Mutasyon devam ederken, özellikle Türkiye gibi gelişmekte olan ülkeler, kendi meşruiyetlerini sağlamak adına, sendikacılığı araç olarak kullanmaya başlıyorlar. Bu dönemde sendikalar korsan gemilerin sığındığı limanlar olarak görülüyor.Sendikacılık adına iğrenilecek, utanılacak bu karanlık döneme ülkemizde çok bariz şekilde şahit oluyoruz.
İlk ortaya çıkışında, devlete karşı milletin yanında olan sendikacılık, artık millete karşı devletin(derin devletin) askeri oluyordu. Bu acı tabloyu postmodern darbe sürecinde rahatlıkla görüyor, sendikacılık adına halkın dini değerlerine yapılan saldırılara verilen desteğe(İmam Hatip ve Kuran Kurslarının kapatılmasına destek, başörtüsü vb.) şahit oluyorduk.
Antidemokratik dönemlerin doğal süreci doğrultusunda, Memur Sen ve bağlı sendikalar sayısal tehditlerle kapatılma tehlikesiyle karılaşsa da HAK’kı tutup kaldırmakta en ufak tereddüt yaşamıyor. Karanlık eller yavaş yavaş kırılıyor, günün ışımasıyla birlikte, çalışanlar saflarını yeniden belirlemeye başlıyor. Bir tarafta Memur Sen’in üye sayısı hızla artarken, diğer taraftan referandum, sivil anayasa, başörtüsü gibi dönüm noktalarında sorumluluk almaktan imtina etmiyor.
Memur Sen, “nerede bir mazlum varsa yanındayız” ilkesi gereği, ülke sınırlarını aşan, yeni, hem de yepyeni bir sendika tanımı geliştiriyor. Filistin, Doğu Türkistan ve Mısır mitinglerini, Arakan yetimlerine el uzatarak taçlandırıyor. Bir yetimin başını okşamanın, gözyaşını silmenin, dünyanın en bahtiyar işlerinden biri olduğu bilinciyle, sendikacılığı yeni bir döneme taşıyor.

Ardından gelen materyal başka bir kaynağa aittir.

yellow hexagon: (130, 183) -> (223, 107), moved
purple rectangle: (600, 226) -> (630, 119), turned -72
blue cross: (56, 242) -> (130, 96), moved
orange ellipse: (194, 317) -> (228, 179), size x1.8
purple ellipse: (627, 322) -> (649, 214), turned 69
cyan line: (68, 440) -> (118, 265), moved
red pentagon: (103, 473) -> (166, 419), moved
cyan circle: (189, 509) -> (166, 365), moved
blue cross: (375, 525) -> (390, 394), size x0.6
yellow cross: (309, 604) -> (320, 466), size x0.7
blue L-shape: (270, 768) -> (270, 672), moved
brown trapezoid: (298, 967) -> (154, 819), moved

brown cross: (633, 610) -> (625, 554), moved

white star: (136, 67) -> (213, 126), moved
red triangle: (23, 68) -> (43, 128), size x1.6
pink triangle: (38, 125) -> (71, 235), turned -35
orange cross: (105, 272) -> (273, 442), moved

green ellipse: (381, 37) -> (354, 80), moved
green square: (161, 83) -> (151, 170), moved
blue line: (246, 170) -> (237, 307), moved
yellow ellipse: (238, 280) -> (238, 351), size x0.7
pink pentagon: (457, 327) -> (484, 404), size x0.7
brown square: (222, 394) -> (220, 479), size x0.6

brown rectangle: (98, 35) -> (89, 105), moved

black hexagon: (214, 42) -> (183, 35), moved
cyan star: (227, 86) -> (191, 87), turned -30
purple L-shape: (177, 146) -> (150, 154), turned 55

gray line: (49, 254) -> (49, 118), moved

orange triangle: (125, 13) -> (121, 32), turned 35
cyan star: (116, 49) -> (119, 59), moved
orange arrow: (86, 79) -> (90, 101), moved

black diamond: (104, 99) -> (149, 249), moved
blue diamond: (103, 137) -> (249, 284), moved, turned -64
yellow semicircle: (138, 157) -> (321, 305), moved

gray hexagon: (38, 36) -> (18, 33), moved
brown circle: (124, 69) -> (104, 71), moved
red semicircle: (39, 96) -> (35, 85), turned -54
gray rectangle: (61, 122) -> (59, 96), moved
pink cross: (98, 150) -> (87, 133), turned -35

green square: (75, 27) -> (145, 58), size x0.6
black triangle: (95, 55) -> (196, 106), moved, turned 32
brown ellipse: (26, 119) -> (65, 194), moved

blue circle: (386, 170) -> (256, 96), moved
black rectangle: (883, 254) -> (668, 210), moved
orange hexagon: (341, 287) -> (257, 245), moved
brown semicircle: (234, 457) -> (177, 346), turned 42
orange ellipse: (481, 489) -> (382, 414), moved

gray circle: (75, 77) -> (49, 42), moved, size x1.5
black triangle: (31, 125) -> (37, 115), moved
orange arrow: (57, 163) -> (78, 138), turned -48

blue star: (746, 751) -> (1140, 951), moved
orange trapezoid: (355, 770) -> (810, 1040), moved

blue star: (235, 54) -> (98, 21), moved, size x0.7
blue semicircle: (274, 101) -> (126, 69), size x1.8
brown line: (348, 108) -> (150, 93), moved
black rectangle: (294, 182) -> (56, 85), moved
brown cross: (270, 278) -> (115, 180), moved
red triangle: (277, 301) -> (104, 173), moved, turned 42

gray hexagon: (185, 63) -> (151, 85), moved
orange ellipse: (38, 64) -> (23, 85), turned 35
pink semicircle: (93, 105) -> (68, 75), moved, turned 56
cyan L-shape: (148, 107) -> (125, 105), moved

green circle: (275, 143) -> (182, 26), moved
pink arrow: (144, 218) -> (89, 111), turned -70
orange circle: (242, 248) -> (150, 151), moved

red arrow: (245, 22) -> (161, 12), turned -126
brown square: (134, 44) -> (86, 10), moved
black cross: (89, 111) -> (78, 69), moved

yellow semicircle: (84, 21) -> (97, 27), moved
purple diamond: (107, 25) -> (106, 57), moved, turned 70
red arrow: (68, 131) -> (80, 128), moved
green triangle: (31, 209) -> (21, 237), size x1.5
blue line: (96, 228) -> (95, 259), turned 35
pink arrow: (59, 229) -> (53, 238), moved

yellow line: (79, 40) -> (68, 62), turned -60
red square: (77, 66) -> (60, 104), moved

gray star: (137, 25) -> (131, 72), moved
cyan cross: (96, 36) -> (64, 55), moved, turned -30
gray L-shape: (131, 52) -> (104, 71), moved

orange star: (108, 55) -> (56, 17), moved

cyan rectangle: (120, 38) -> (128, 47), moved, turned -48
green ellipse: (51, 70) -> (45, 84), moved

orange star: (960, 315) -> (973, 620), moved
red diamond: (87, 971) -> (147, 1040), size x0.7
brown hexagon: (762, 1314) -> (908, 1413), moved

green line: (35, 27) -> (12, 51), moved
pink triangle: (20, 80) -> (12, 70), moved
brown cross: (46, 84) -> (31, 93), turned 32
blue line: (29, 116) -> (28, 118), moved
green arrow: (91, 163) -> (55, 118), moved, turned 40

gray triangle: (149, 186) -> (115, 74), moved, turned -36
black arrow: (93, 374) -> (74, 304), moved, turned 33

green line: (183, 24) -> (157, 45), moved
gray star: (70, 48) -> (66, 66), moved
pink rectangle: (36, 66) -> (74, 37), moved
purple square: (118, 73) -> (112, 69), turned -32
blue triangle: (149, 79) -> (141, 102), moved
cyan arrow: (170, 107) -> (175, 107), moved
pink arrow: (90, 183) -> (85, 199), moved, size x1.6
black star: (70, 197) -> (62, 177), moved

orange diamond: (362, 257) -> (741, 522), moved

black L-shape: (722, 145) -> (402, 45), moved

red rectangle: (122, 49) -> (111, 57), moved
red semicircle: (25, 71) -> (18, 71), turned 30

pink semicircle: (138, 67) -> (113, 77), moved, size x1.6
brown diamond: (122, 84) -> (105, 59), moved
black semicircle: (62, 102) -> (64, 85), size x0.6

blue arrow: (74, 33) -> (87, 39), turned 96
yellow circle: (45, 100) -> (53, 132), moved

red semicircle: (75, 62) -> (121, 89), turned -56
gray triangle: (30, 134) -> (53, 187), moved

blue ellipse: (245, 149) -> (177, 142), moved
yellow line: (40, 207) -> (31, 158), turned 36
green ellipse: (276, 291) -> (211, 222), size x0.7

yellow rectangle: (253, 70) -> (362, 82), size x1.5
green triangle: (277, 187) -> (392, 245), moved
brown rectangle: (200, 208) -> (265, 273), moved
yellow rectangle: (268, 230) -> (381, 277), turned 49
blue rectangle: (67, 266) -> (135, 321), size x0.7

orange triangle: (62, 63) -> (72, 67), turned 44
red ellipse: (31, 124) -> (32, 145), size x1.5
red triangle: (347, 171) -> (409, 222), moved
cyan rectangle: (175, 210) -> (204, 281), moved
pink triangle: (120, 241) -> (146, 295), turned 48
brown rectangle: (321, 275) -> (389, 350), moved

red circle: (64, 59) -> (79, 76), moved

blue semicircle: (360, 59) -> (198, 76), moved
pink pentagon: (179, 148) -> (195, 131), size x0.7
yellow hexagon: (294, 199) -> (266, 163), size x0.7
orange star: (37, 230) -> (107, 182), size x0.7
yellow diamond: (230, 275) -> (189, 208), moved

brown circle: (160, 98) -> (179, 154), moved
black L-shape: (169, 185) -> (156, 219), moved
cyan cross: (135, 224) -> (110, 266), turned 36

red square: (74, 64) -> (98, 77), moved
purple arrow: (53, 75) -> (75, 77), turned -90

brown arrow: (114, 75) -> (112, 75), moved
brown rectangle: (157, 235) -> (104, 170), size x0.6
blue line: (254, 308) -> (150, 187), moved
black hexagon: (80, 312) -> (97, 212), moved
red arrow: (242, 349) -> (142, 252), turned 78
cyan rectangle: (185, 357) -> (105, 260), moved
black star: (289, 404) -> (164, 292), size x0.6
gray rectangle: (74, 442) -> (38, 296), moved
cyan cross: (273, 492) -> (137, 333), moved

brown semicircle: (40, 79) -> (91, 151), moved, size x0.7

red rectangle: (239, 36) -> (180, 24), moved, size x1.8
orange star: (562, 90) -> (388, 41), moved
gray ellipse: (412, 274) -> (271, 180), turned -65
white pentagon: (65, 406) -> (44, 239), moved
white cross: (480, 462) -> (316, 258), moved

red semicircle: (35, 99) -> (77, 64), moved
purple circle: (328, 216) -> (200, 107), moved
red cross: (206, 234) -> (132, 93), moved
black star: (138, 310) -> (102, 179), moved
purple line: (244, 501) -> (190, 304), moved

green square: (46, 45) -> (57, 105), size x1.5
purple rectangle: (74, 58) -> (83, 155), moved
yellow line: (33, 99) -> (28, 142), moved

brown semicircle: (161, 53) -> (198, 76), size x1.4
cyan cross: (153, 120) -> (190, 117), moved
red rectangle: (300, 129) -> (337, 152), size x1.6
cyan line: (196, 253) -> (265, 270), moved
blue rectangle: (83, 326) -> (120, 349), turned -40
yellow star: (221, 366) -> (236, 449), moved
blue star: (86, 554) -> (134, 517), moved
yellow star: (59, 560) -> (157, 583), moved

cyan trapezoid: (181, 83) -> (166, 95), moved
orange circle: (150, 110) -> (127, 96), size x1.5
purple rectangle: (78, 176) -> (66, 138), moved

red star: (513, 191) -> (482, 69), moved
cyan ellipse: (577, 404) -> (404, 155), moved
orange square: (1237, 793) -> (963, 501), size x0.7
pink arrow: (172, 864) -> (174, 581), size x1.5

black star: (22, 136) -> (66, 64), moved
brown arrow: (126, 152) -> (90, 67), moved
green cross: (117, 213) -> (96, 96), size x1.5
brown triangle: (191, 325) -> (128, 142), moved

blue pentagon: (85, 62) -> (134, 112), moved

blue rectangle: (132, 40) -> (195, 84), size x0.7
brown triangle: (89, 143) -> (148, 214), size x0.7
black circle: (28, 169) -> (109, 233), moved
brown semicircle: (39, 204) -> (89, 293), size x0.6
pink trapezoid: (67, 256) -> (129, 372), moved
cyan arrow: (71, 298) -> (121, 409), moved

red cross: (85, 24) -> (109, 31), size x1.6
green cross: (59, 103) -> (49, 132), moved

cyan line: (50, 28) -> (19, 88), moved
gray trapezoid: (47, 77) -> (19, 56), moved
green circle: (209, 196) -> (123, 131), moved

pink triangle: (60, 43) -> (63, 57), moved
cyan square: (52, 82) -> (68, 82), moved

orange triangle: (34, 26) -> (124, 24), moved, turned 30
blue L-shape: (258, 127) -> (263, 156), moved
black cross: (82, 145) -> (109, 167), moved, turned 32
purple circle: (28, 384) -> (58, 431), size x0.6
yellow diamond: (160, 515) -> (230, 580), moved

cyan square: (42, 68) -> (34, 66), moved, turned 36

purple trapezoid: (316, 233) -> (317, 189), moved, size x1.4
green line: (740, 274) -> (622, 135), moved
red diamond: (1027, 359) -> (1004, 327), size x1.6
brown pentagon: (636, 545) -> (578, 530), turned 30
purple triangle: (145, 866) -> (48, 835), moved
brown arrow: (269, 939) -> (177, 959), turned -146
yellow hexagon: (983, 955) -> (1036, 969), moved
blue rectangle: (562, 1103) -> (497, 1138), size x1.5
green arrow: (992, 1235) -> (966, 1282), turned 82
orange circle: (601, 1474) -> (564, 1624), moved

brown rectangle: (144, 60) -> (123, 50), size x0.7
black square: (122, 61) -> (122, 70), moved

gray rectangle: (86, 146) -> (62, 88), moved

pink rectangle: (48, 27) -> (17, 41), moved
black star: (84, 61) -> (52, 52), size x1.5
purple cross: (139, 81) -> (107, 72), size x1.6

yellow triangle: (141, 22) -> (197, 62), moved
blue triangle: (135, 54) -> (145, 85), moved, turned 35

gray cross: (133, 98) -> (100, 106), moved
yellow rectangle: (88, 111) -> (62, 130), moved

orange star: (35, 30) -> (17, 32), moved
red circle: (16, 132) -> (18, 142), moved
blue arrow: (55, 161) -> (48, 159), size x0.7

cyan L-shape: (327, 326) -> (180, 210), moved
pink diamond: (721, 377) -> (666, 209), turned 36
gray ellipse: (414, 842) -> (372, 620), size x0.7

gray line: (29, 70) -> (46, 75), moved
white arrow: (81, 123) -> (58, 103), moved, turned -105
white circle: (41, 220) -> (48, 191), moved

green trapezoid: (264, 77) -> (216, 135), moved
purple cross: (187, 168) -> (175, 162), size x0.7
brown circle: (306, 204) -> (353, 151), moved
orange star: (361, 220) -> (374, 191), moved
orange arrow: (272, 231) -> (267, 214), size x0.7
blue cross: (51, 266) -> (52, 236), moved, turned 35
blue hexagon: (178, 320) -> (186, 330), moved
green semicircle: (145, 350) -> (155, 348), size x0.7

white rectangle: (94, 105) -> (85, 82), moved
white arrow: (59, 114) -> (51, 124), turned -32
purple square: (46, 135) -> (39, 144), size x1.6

Bangladeş’in Co’xBazar kentinde Memur Sen yetimhane ve külliyesinin temelleri atıldı. Uluslararası İnsani Yardım Kuruluşu İHH ile birlikte yürüttüğü proje ile dünya sendikacılık literatüründe bir ilki gerçekleştiriyor. Mehmet Akif İnan külliyesinin kurban bayramındaki temel atma töreninde, bizzat bulunmanın bahtiyarlığını, tüm camiamız adına yaşadım. Ve sendikacılığı düşündüm, nereden nereye? Kem alattanKemalata geçişte emeği geçen tüm çalışanlara selam olsun.